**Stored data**
*** Block opens ***

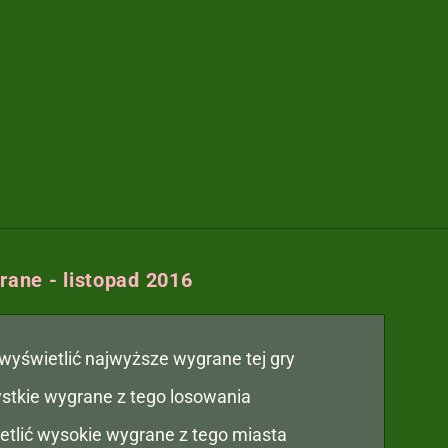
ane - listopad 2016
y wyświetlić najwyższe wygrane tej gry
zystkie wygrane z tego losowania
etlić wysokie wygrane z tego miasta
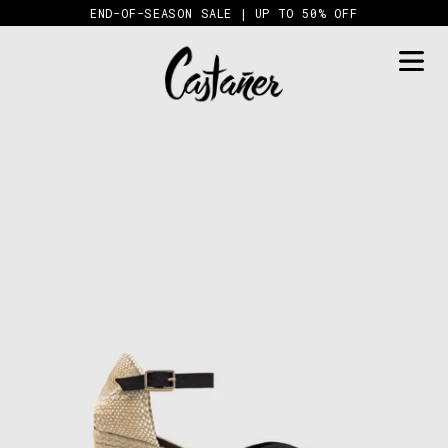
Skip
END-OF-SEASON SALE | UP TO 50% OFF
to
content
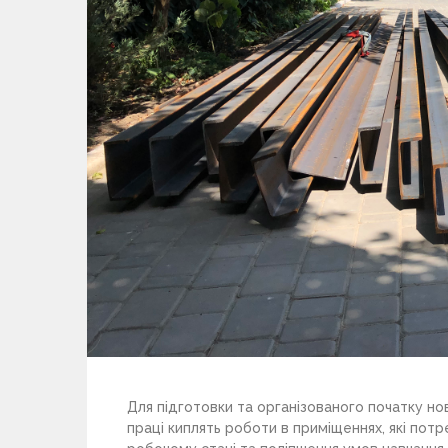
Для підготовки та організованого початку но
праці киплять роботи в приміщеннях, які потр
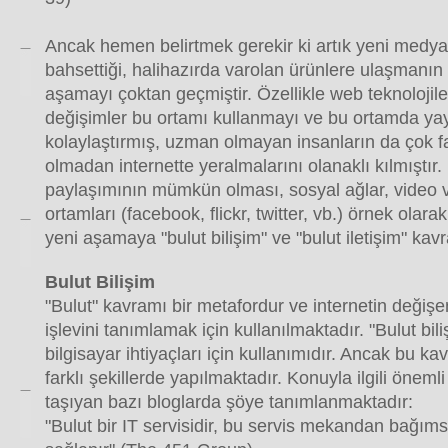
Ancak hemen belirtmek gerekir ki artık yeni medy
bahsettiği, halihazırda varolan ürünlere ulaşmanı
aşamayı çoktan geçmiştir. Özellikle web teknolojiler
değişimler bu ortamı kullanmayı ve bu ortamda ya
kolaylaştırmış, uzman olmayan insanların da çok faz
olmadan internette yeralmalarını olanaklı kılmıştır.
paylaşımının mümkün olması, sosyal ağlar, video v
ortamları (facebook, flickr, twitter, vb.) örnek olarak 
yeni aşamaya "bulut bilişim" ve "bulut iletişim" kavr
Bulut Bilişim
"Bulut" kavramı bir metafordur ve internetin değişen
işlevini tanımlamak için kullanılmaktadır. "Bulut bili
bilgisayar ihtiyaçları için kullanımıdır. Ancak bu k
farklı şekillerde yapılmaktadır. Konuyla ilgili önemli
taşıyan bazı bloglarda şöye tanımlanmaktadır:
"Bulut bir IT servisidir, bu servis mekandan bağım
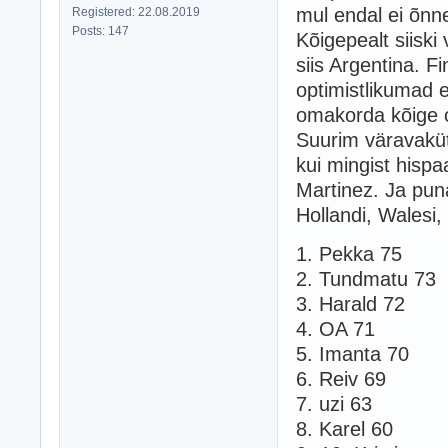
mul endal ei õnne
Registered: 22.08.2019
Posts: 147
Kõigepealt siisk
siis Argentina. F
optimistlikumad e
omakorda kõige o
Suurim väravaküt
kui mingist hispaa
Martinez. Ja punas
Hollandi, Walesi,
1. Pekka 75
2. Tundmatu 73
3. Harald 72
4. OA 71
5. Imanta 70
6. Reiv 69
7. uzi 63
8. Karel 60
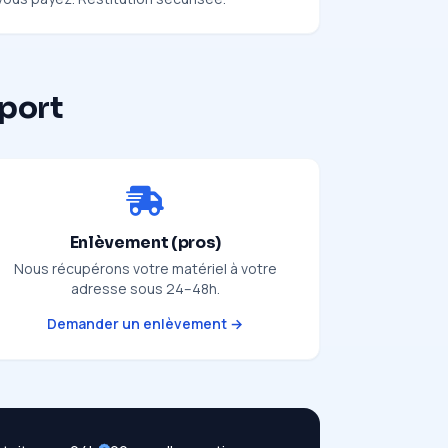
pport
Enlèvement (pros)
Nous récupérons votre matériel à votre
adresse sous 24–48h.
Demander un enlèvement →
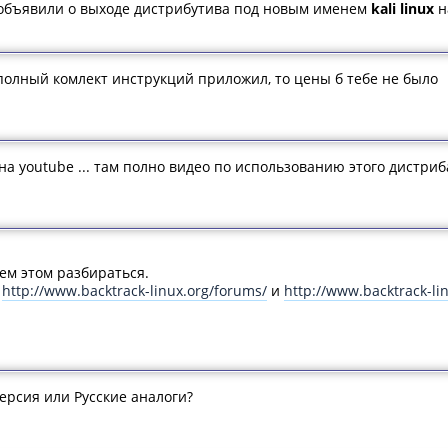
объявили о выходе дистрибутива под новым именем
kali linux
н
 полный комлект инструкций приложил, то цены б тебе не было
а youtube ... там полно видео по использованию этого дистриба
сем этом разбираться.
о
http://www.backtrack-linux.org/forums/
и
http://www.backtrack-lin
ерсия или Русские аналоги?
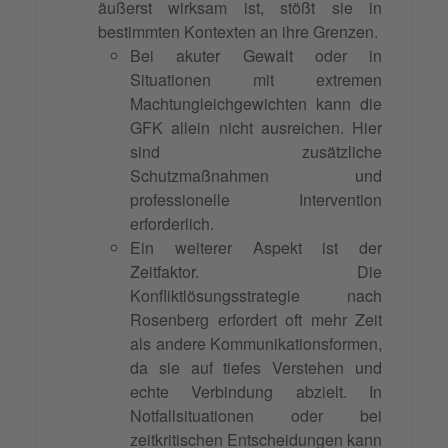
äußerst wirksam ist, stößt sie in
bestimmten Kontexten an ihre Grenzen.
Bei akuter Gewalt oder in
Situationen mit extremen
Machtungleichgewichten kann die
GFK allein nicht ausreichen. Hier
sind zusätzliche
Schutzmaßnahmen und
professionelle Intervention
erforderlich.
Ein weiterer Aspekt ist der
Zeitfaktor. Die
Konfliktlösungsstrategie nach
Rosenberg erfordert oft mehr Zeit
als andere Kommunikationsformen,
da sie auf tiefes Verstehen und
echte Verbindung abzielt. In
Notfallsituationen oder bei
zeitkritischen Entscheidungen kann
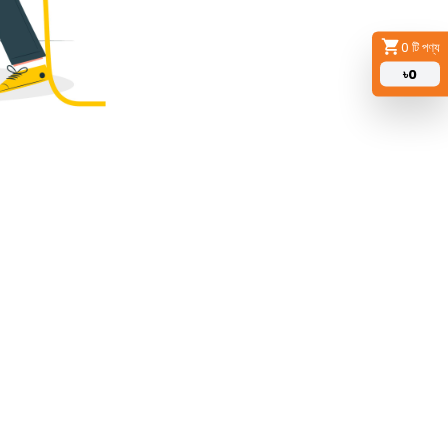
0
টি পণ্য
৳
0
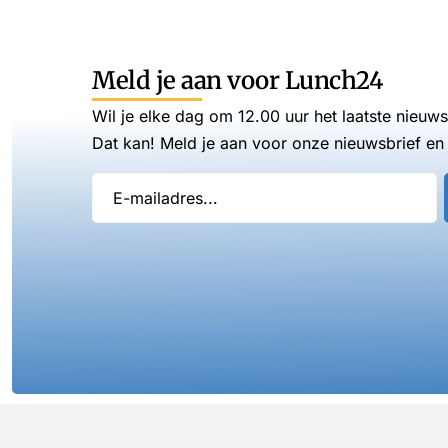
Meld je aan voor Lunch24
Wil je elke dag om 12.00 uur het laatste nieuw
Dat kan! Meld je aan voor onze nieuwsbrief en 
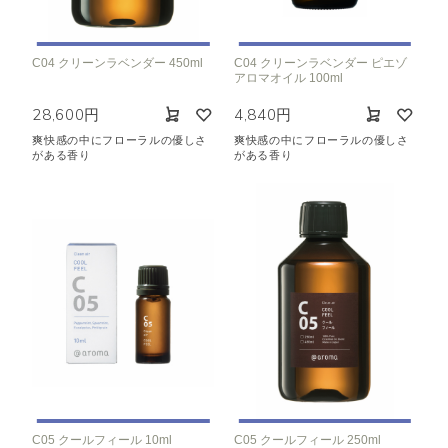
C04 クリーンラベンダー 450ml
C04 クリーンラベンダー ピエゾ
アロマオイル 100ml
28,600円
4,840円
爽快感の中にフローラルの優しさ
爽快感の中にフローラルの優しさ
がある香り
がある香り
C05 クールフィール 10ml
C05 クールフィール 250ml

*** Block closes ***
*** Block opens ***

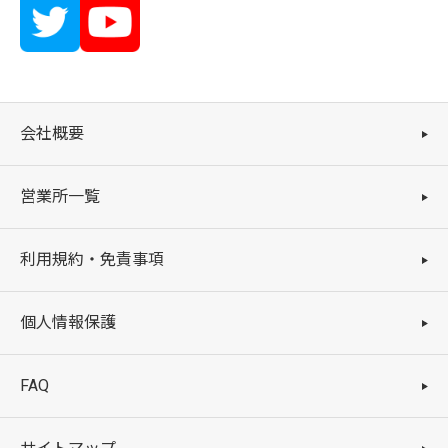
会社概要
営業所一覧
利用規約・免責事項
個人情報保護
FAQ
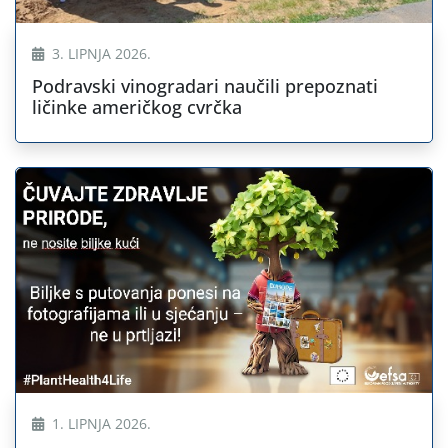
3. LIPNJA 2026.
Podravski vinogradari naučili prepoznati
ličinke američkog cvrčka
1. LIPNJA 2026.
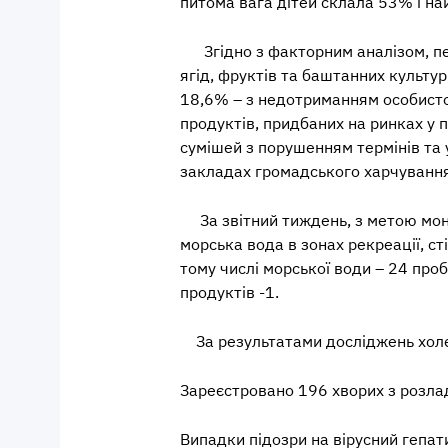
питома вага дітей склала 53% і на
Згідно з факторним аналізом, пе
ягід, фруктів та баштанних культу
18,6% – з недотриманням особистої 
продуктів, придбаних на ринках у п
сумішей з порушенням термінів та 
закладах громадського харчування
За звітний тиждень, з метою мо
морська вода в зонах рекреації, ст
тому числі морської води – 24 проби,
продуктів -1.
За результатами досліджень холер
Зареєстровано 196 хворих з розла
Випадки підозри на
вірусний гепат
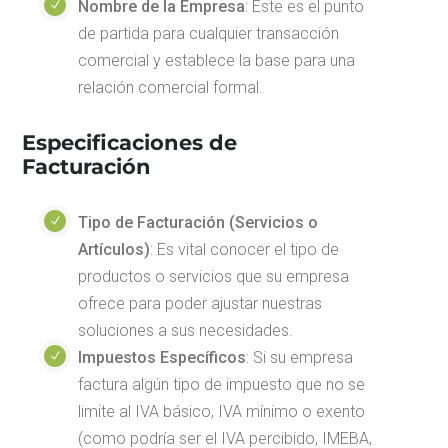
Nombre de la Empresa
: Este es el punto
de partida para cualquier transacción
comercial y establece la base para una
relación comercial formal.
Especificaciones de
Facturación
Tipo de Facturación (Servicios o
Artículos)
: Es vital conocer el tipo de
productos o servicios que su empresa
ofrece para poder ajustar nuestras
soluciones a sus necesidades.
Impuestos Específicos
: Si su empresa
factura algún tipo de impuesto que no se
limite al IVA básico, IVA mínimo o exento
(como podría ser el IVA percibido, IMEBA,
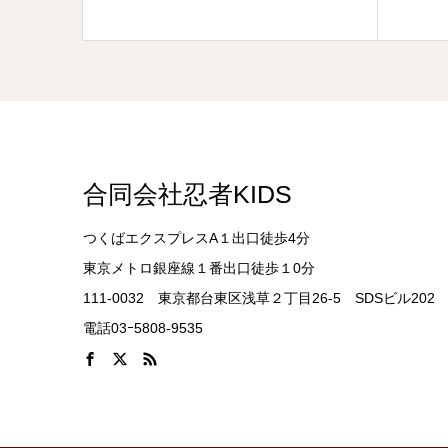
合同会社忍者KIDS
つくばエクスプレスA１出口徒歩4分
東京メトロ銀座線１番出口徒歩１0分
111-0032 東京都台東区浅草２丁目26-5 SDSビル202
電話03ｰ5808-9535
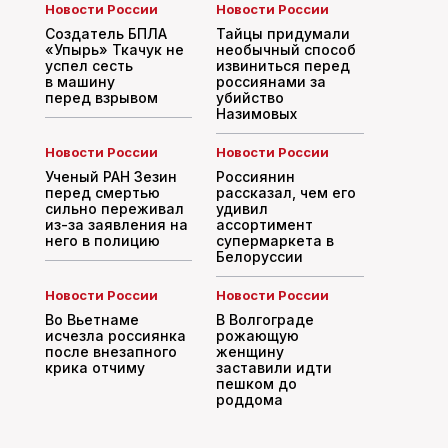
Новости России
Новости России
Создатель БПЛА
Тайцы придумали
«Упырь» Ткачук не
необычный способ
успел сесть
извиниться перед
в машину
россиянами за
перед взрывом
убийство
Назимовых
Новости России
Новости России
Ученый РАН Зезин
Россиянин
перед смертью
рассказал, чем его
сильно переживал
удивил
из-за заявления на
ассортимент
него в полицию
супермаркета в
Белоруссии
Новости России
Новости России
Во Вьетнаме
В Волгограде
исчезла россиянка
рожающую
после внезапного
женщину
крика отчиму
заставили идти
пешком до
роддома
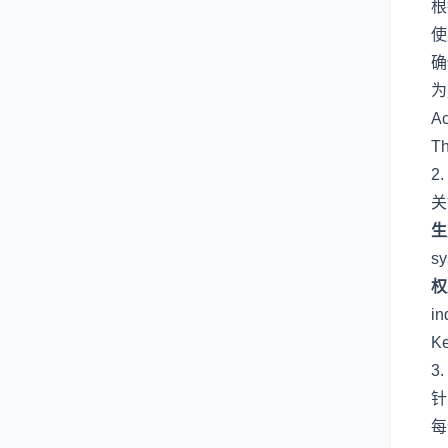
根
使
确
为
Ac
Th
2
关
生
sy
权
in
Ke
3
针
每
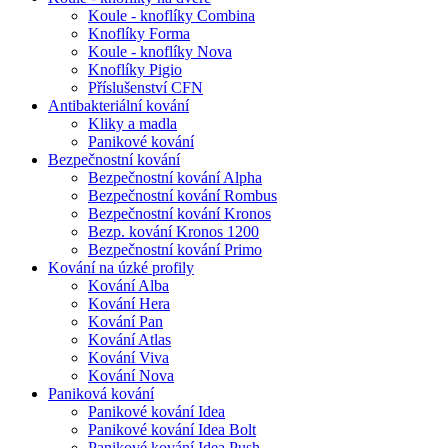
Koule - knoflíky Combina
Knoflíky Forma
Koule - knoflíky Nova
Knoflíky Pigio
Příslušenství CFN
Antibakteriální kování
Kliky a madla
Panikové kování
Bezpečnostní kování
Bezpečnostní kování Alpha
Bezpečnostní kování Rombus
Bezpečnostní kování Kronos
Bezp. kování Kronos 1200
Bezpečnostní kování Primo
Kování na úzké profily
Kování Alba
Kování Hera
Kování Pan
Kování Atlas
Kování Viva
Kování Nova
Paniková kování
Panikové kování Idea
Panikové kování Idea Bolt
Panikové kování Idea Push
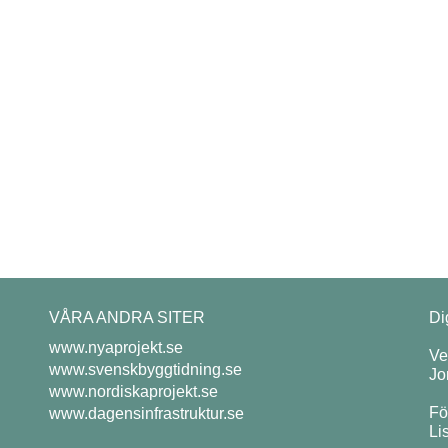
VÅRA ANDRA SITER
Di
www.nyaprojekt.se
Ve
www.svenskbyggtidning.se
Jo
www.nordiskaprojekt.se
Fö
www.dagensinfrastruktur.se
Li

*** Block closes ***

Set the pictures aside and transcribe exactly the stretch of lines above, beginning with the one holding "optimistlikumad e" and ending with the one holding "Machtungleichgewichten kann die".

**RESPONSE TO THIS TASK**
optimistlikumad e
omakorda kõige o
Suurim väravaküt
kui mingist hispaa
Martinez. Ja punas
Hollandi, Walesi,
1. Pekka 75
2. Tundmatu 73
3. Harald 72
4. OA 71
5. Imanta 70
6. Reiv 69
7. uzi 63
8. Karel 60
pport
Enlèvement (pros)
Nous récupérons votre matériel à votre
adresse sous 24–48h.
Demander un enlèvement →
объявили о выходе дистрибутива под новым именем
kali linux
н
 полный комлект инструкций приложил, то цены б тебе не было
а youtube ... там полно видео по использованию этого дистриба
сем этом разбираться.
о
http://www.backtrack-linux.org/forums/
и
http://www.backtrack-lin
ерсия или Русские аналоги?
äußerst wirksam ist, stößt sie in
bestimmten Kontexten an ihre Grenzen.
Bei akuter Gewalt oder in
Situationen mit extremen
Machtungleichgewichten kann die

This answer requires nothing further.